Daniel Goldhaber’s Cam, written by Isa Mazzei, is a provocative, intelligent thriller that also happens to be extremely seductive. It toys with eroticism and exhibitionism but never veers into the salacious or exploitational, which is a rare feet for a horror film based on the work of an internet seductress.
Isa Mazzei’s former career as a sex worker heavily influences her script, not just in terms of the fetishes and thrills that consume purveyors of such corners of the internet, but for the psychology of the women performing for the unblinking eye of a webcam. Cam literally goes beyond the two-dimensional façade of the performance to delve into deeper aspects, from family dynamics to the insidious stalking of fans “IRL” that bring their own set of dangers.

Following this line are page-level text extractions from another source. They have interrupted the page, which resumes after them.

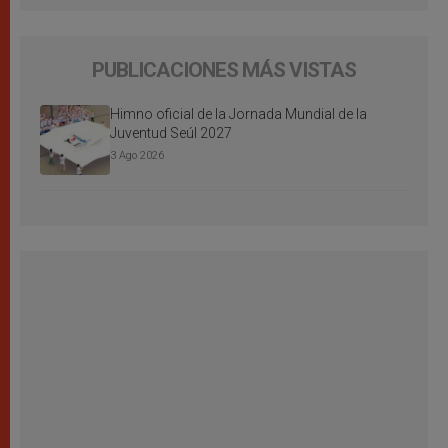
PUBLICACIONES MÁS VISTAS
Himno oficial de la Jornada Mundial de la
Juventud Seúl 2027
3 Ago 2026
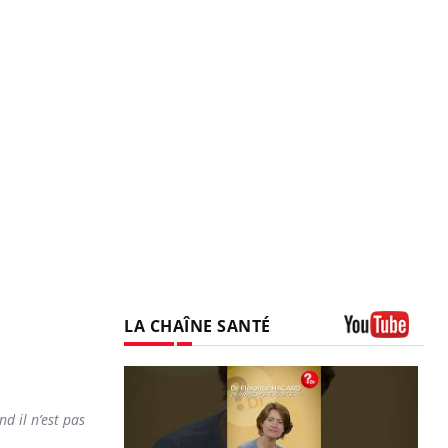
LA CHAÎNE SANTÉ
Youtube
d il n’est pas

We’re introduced to Lola (Madeline Brewer), a “cam girl” performing to a virtual crowd who throw tokens as tips as she answers their requests and titillates with relatively chaste sexual performances. In an attempt to climb the ladder of popularity, she finds herself becoming more and more provocative, bending her own rules to grab the virtual crown. When her gains are quickly stripped back, she discovers that something far more nefarious may be driving her entire community, and what she uncovers is as unexpected as it is troubling.

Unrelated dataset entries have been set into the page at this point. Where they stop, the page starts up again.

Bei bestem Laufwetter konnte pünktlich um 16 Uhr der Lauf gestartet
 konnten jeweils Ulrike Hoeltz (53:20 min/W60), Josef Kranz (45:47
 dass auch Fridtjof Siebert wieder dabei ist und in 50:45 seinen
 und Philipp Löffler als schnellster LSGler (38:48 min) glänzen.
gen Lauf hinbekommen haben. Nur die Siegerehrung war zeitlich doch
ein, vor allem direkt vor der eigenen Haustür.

Rather than some simple morality/revenge tale, the film brilliantly undercuts expectations scene after scene, crafting a tight and energizing thriller while never shying away from the many troubling aspects of this line of work. The movie combines a sense of paranoia and thrill that’s brilliantly executed, thanks to a fully committed performance by Brewer, who inhabits her role as both the IRL Alice and her online presence Lola with incredible verve.

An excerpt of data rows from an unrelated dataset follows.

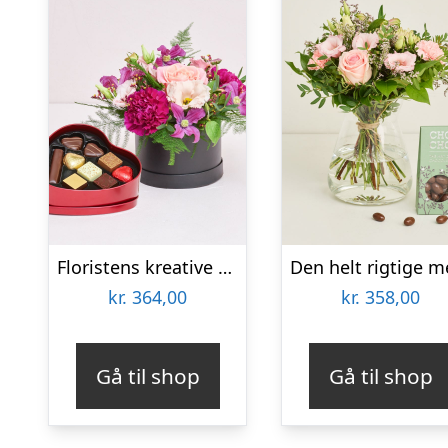
Floristens kreative valg i æske med chokoladehjerte
kr.
364,00
kr.
358,00
Gå til shop
Gå til shop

As the film grows more complex and some of its events strain plausibility, Goldhaber refuses to let things fling off into the ether. He keeps the narrative moving without devolving into farce or rote horror tropes. This precision of execution is laudable, particularly for a first-time feature director and an untested screenwriter, resulting in a film far more pointed and effective than many from veteran filmmakers.
Shot with a kaleidoscopic palette by cinematographer Katelin Arizmendi, the division between the real world and fantasy is conveyed in visually exquisite ways, at times echoing the likes of Nicolas Winding Refn’s style while at others appearing more like a Mike Leigh kitchen drama. These shifts in mood and style elevate the work from mere genre trifle to a film that’s captivating both aesthetically and narratively.
The clever storyline and morally complex finale truly set the piece apart. At every moment when you expect easy answers, expectations are undercut, and the most chilling part is that there’s a deep truth to the nature of this darkest of seductions. We understand Alice’s decisions even as they’re often contradictory and self-defeating, and we empathize with her as her own dark tendencies drive her in ways that are anything but heroic. Within the quagmire of this world are no flawless individuals, and the sympathetic treatment of all these myriad aspects makes the film quite exceptional.
As both social commentary and a tense, thrilling genre piece, Cam exceeds any preconceptions and provides a bit of kinky, smart fun. Given Blumhouse’s recent track record, the studio has another memorable genre picture this year to make audiences squirm and think in equal measure.